== How to complete this task ==
Repeat all the data that appears below, keeping it exact.

Page-level text extractions
##############################
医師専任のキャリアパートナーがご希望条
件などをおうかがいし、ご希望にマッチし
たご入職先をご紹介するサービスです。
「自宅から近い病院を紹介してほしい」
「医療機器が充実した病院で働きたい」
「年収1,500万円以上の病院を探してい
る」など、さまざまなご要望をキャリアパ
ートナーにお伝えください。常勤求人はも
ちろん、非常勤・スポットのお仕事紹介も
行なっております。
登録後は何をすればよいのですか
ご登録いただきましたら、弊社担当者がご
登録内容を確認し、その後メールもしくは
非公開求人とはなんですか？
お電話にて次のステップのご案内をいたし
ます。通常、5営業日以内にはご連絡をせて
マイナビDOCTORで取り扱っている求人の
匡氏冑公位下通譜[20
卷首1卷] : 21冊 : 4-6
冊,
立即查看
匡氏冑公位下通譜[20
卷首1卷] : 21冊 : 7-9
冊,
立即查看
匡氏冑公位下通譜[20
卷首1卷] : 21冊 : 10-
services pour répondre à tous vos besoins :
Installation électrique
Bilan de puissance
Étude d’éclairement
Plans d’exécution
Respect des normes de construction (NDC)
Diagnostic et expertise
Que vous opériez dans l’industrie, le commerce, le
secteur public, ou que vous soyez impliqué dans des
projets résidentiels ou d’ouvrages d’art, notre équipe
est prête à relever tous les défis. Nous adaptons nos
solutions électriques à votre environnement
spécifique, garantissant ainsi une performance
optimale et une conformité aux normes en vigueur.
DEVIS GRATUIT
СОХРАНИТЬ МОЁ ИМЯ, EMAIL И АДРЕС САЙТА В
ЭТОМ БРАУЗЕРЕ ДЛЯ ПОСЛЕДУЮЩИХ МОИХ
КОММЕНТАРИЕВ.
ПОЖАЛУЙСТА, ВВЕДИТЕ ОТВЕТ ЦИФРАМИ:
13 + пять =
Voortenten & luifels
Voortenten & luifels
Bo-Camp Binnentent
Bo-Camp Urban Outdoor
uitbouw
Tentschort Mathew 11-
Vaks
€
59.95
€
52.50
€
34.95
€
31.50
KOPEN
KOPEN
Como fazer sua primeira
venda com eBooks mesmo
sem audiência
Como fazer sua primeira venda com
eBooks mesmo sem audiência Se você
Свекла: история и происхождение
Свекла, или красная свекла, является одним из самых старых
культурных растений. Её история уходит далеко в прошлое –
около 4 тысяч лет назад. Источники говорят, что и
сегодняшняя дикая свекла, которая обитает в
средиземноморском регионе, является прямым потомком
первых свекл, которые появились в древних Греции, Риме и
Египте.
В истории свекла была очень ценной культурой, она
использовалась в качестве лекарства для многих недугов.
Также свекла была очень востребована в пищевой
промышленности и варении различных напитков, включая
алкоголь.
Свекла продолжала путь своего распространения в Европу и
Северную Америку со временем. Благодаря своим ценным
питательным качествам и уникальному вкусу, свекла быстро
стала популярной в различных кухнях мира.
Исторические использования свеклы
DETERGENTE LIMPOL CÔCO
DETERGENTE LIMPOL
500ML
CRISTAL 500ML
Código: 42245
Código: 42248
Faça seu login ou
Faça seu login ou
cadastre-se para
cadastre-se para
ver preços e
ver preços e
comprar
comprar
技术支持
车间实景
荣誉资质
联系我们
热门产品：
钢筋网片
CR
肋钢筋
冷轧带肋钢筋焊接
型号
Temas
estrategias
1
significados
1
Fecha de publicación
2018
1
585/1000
##############################
== Exercise result ==
医師専任のキャリアパートナーがご希望条
件などをおうかがいし、ご希望にマッチし
たご入職先をご紹介するサービスです。
「自宅から近い病院を紹介してほしい」
「医療機器が充実した病院で働きたい」
「年収1,500万円以上の病院を探してい
る」など、さまざまなご要望をキャリアパ
ートナーにお伝えください。常勤求人はも
ちろん、非常勤・スポットのお仕事紹介も
行なっております。
登録後は何をすればよいのですか
ご登録いただきましたら、弊社担当者がご
登録内容を確認し、その後メールもしくは
非公開求人とはなんですか？
お電話にて次のステップのご案内をいたし
ます。通常、5営業日以内にはご連絡をせて
マイナビDOCTORで取り扱っている求人の
匡氏冑公位下通譜[20
卷首1卷] : 21冊 : 4-6
冊,
立即查看
匡氏冑公位下通譜[20
卷首1卷] : 21冊 : 7-9
冊,
立即查看
匡氏冑公位下通譜[20
卷首1卷] : 21冊 : 10-
services pour répondre à tous vos besoins :
Installation électrique
Bilan de puissance
Étude d’éclairement
Plans d’exécution
Respect des normes de construction (NDC)
Diagnostic et expertise
Que vous opériez dans l’industrie, le commerce, le
secteur public, ou que vous soyez impliqué dans des
projets résidentiels ou d’ouvrages d’art, notre équipe
est prête à relever tous les défis. Nous adaptons nos
solutions électriques à votre environnement
spécifique, garantissant ainsi une performance
optimale et une conformité aux normes en vigueur.
DEVIS GRATUIT
СОХРАНИТЬ МОЁ ИМЯ, EMAIL И АДРЕС САЙТА В
ЭТОМ БРАУЗЕРЕ ДЛЯ ПОСЛЕДУЮЩИХ МОИХ
КОММЕНТАРИЕВ.
ПОЖАЛУЙСТА, ВВЕДИТЕ ОТВЕТ ЦИФРАМИ:
13 + пять =
Voortenten & luifels
Voortenten & luifels
Bo-Camp Binnentent
Bo-Camp Urban Outdoor
uitbouw
Tentschort Mathew 11-
Vaks
€
59.95
€
52.50
€
34.95
€
31.50
KOPEN
KOPEN
Como fazer sua primeira
venda com eBooks mesmo
sem audiência
Como fazer sua primeira venda com
eBooks mesmo sem audiência Se você
Свекла: история и происхождение
Свекла, или красная свекла, является одним из самых старых
культурных растений. Её история уходит далеко в прошлое –
около 4 тысяч лет назад. Источники говорят, что и
сегодняшняя дикая свекла, которая обитает в
средиземноморском регионе, является прямым потомком
первых свекл, которые появились в древних Греции, Риме и
Египте.
В истории свекла была очень ценной культурой, она
использовалась в качестве лекарства для многих недугов.
Также свекла была очень востребована в пищевой
промышленности и варении различных напитков, включая
алкоголь.
Свекла продолжала путь своего распространения в Европу и
Северную Америку со временем. Благодаря своим ценным
питательным качествам и уникальному вкусу, свекла быстро
стала популярной в различных кухнях мира.
Исторические использования свеклы
DETERGENTE LIMPOL CÔCO
DETERGENTE LIMPOL
500ML
CRISTAL 500ML
Código: 42245
Código: 42248
Faça seu login ou
Faça seu login ou
cadastre-se para
cadastre-se para
ver preços e
ver preços e
comprar
comprar
技术支持
车间实景
荣誉资质
联系我们
热门产品：
钢筋网片
CR
肋钢筋
冷轧带肋钢筋焊接
型号
Temas
estrategias
1
significados
1
Fecha de publicación
2018
1
585/1000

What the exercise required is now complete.